In that case (and to be honest, in most) we have to reverse engineer the problem. Where exactly is the client struggling?
Are they having trouble planning out their week and that’s what derailing them?
Are they someone who travels a lot and has to deal with the unexpected?
Are they not able to navigate eating out with coworkers for lunch?
What about making dinner for the whole family or their significant others?
These are just a few examples of how and where a client could be finding themselves either being all in or all out. But these are the exact situations that we find ourselves in day in and day out. This is why building flexible and sustainable habits is essential for long term success, regardless of the specific goal!
Let’s take the example where the client has to navigate eating lunch out with coworkers.

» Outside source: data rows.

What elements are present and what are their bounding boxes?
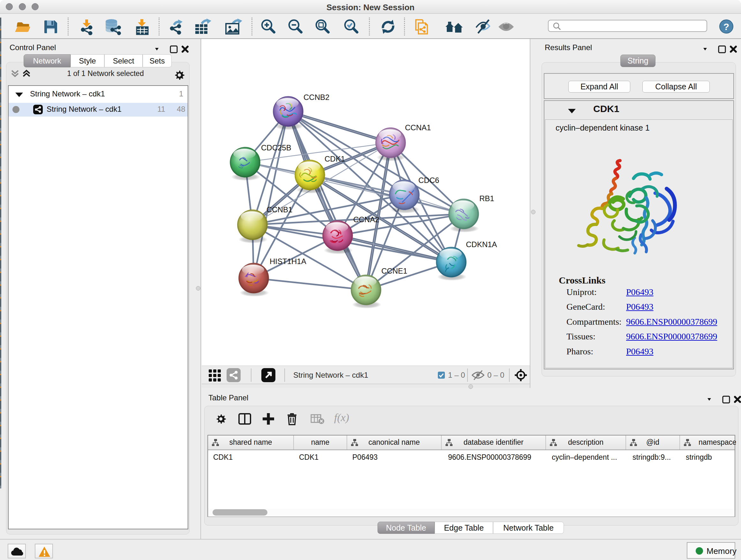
svg-text:CCNB1: CCNB1 — [266, 205, 292, 214]
svg-text:CDK1: CDK1 — [325, 154, 345, 163]
svg-text:CCNA2: CCNA2 — [353, 215, 379, 224]
svg-text:CDC6: CDC6 — [418, 176, 439, 185]
svg-text:RB1: RB1 — [479, 194, 494, 203]
svg-text:CDKN1A: CDKN1A — [466, 240, 497, 249]
svg-text:CCNE1: CCNE1 — [381, 266, 407, 275]
svg-text:HIST1H1A: HIST1H1A — [270, 257, 307, 266]
svg-text:CCNA1: CCNA1 — [405, 123, 431, 132]
svg-text:CDC25B: CDC25B — [261, 143, 291, 152]
svg-text:CCNB2: CCNB2 — [304, 93, 329, 102]
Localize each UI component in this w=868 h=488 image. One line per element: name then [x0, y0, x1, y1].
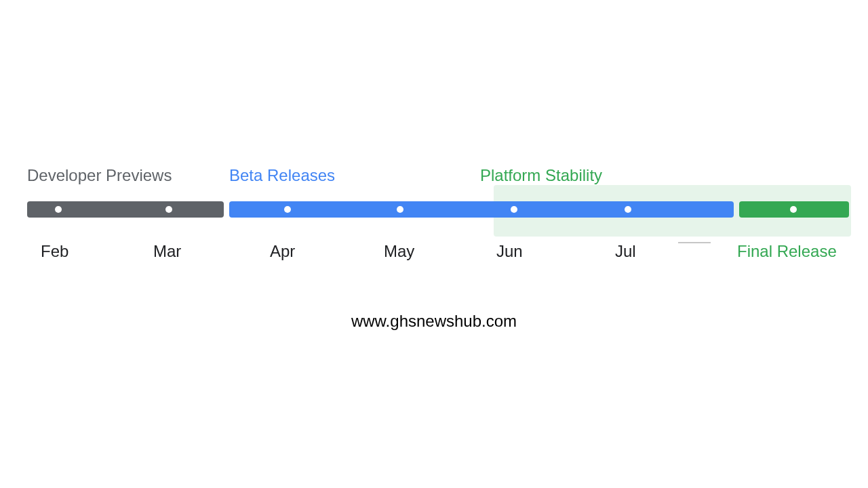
legend-platform-stability: Platform Stability — [480, 166, 602, 185]
legend-beta-releases: Beta Releases — [229, 166, 335, 185]
milestone-dot — [397, 206, 403, 213]
month-label: Mar — [153, 242, 181, 261]
segment-beta — [229, 201, 734, 218]
milestone-dot — [511, 206, 517, 213]
month-label: Feb — [41, 242, 68, 261]
dash-separator — [678, 242, 711, 243]
timeline-chart: Developer Previews Beta Releases Platfor… — [27, 152, 851, 269]
month-axis: Feb Mar Apr May Jun Jul Final Release — [27, 242, 851, 269]
watermark-text: www.ghsnewshub.com — [0, 312, 868, 331]
month-label: Jun — [496, 242, 523, 261]
milestone-dot — [55, 206, 62, 213]
legend-row: Developer Previews Beta Releases Platfor… — [27, 152, 851, 185]
month-label: May — [384, 242, 414, 261]
milestone-dot — [165, 206, 172, 213]
milestone-dot — [284, 206, 291, 213]
milestone-dot — [625, 206, 631, 213]
legend-developer-previews: Developer Previews — [27, 166, 172, 185]
month-label: Jul — [615, 242, 636, 261]
milestone-dot — [790, 206, 797, 213]
month-label: Apr — [270, 242, 295, 261]
timeline-bar — [27, 201, 851, 218]
final-release-label: Final Release — [737, 242, 837, 261]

An all or nothing mentality would have the client either say “no way can I go because it’s off my plan” or “well, I’m already eating out might as well order a burger with fries…” Neither approach is inherently wrong because sometimes, saying no is the best option; and sometimes, getting a burger with fries is perfectly acceptable. But the most reasonable way to approach this is to instead make the best choice on the menu that fits within your current goals and stick with your plan the best you can.
Making that best choice might not be what you want to eat in that exact moment nor will it likely be as ‘perfect’ as if you had prepped and brought the meal from home. But it will be much closer to 100 than 0 and it certainly will bring you one step closer to your goals. And ultimately, that’s how long term changes are made.
As with everything, these habits take a long time to build. For some, it might be years. Yes, years! But wouldn’t a 1-3 year investment be better than a lifetime of yo-yo dieting and hating your relationship with food? I think yes.